Dataset records
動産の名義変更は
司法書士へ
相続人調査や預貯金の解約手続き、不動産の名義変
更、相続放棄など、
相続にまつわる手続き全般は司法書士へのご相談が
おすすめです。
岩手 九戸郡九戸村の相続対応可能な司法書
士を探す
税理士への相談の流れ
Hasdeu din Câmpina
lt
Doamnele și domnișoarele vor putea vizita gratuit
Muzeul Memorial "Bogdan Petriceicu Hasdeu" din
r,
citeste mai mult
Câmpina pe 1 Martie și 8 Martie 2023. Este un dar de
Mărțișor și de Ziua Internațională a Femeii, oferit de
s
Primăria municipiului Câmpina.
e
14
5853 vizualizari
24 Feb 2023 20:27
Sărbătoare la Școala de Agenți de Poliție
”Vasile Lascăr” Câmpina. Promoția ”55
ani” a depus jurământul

---

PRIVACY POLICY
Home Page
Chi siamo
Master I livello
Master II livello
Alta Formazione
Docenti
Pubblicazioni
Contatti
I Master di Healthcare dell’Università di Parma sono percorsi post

---

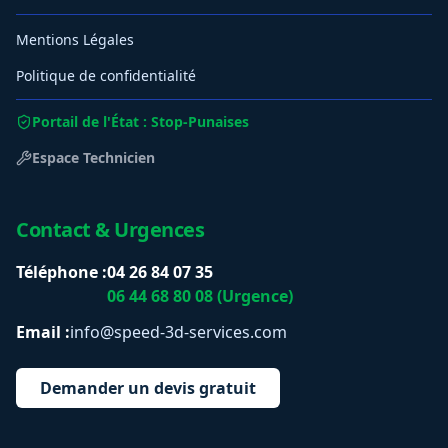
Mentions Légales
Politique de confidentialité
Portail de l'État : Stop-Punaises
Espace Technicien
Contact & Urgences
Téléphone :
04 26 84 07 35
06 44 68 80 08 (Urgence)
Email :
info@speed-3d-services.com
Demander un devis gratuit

**Task requirements:**
Every line of the data that includes the word "Hasdeu" should be copied.

**Solution:**
Hasdeu din Câmpina
Muzeul Memorial "Bogdan Petriceicu Hasdeu" din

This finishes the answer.